Al-Baghdadi Is Dead. The War Against Islamism Continues.
Abu Bakr al-Baghdadi is dead. Now what?
Al-Baghdadi’s death couldn’t have come at a better time for the president. He wants to leave Syria (except the oil of course), and he is under pressure from Republicans for his abandonment of the Syrian Kurds, who are American allies. The al-Baghdadi raid buys him some political capital to claim that he has cut the head of the snake, and so now America can leave.
The parallels between this situation and the one in 2011 are striking. The Obama administration had been impatient to leave both Iraq and Afghanistan. The Status of Forces Agreement with the Iraqi government was set to expire at the end of the year, and the president needed a symbolic closure, especially in lieu of his reelection campaign next year. Then, out of the blue, on May 2, 2011, Obama broke the news to the nation: Osama bin Laden had been killed. The next month, the administration would release its new counterterrorism strategy. They declared that Iraq was stable and began the pullout. As Vice President Joe Biden liked to tell people, “Osama Bin Laden was dead—and General Motors was alive!”
It worked for Obama. But not so much for America. Three years later, the world would go into panic mode when a footage was released of a new jihadi-Salafist group called the Islamic State of Iraq and Levant that had captured the Anbar Province in Iraq that America had pacified through the expenditure of a great deal of blood and treasure. And America’s troops had to go back to face the new threat that had arisen in their absence.
Consider then where America finds itself today. The current president is eager to pull U.S. troops out of the Middle East. He is facing a difficult reelection. And now he’ll be able to say al-Baghdadi is dead—and the economy is thriving!
And perhaps this will work for Trump as it did for Obama.
But if he continues to draw down American military forces from the Middle East, Trump, like Obama before him, will find himself back there again, under more adverse circumstances.
Because while bin Laden and al-Baghdadi are dead, bin Ladenism and al-Baghdadism are still very much alive.
Donald Trump might be a nationalist who hates globalism, but Islamists in the Middle East are literally globalists. They seek to create a single global, Islamist state, ruled by them. They view the United States as the greatest stalwart against this aspiration. And they are correct in this view.
Which is why the United States has been their primary target. And however war-weary Americans might be, however much Americans might want to stop being the world’s policeman, the choice is not ours alone. The enemy gets a vote, too.
It is no coincidence that the United States was a target of al-Qaeda six times before deciding to retaliate in 2001, each attack deadlier than the one before—and zero times since.
It is also no coincidence that the United States was the target of Islamic State attacks seven times until 2017 and zero time since the caliphate has been dismantled.
Within a few days or weeks, the Islamic State will announce a new leader. And just as the death of FDR in the middle of World War II didn’t change America’s war aims, the death of al-Baghdadi won’t change the Islamic State’s. The Islamic State has an organizational structure designed to carry on regardless of leadership. It is not a one-man show.

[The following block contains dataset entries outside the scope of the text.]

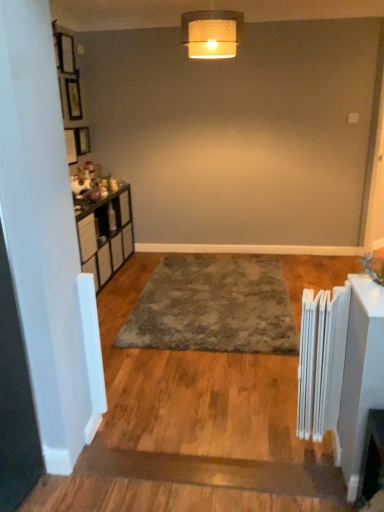 Question: In the image, is wooden picture frame at upper left positioned in front of or behind white metallic radiator at right?

Choices:
 (A) behind
 (B) front

Answer: (A)

Question: Looking at their shapes, would you say wooden picture frame at upper left is wider or thinner than white metallic radiator at right?

Choices:
 (A) wide
 (B) thin

Answer: (B)

Question: Which is farther from the woven fabric lampshade at upper center?

Choices:
 (A) gray shaggy rug at center
 (B) white metallic radiator at right
 (C) wooden picture frame at upper left

Answer: (B)

Question: Which object is the closest to the wooden picture frame at upper left?

Choices:
 (A) woven fabric lampshade at upper center
 (B) gray shaggy rug at center
 (C) white metallic radiator at right

Answer: (A)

In fact, the problem was never al-Baghdadi—it isn’t really the “Islamic State,” even. These individuals and organizations are symptoms, not the cause. The root cause is Islamism and the geopolitical situation in the Middle East which makes this ideology fertile.

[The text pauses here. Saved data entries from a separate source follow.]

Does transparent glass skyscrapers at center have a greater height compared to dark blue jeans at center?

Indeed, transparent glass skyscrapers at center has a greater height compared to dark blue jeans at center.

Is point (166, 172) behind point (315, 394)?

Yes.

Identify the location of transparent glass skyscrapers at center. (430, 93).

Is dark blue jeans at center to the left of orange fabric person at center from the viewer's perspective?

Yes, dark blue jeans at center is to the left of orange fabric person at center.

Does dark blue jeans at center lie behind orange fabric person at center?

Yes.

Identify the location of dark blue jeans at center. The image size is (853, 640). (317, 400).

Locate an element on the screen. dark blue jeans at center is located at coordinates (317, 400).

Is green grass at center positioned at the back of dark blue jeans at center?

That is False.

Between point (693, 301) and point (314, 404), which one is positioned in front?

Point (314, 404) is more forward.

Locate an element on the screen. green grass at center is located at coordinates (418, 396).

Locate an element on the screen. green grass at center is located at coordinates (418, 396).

For a decade, American presidents have been impatient and dishonest about what this struggle against Islamism means: It is at least a generational one. It cannot be won overnight, or even over a single presidential administration. It’s very fashionable to complain about “endless wars” these days. Well, when you’re fighting a global ideology and not a nation-state, those conflicts take a lot longer.

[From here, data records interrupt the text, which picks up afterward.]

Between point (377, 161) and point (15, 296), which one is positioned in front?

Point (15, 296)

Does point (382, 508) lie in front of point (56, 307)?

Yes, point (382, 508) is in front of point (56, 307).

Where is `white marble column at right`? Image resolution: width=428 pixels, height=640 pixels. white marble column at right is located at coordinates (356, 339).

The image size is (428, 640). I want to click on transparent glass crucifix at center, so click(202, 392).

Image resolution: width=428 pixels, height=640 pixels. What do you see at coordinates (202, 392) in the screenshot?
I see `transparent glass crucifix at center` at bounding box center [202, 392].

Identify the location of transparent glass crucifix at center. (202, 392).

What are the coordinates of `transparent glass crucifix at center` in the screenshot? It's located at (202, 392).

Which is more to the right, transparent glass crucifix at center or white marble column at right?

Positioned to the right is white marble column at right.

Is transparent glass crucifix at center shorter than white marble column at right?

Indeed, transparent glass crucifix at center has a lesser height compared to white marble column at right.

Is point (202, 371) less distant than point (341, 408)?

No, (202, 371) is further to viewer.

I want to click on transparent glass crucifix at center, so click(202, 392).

Remember, there were people who complained about the “endless” Cold War that America fought for half a century. But the price for defeating communism turned out to be a bargain relative to the costs of the two great wars that were fought on much shorter time-tables.
In any great, generational struggle there are voices who complain about what feels like an endless exertion. These sentiments are always understandable, but they are usually misguided.
As long as the soil in the Middle East is fertile for Islamism, Islamism will grow. What the region needs is a foundational transformation of its politics, something it is capable of achieving only under security and stability supported by the outside.
Seen in this light, American intervention is not altruism. It’s a hedge against the future growth and spread of Islamism that will always—always—seek to harm America if it gains enough purchase to do so.
The Trump administration won a great victory this weekend. And now the president has a choice: Does he want to repeat Obama’s mistake?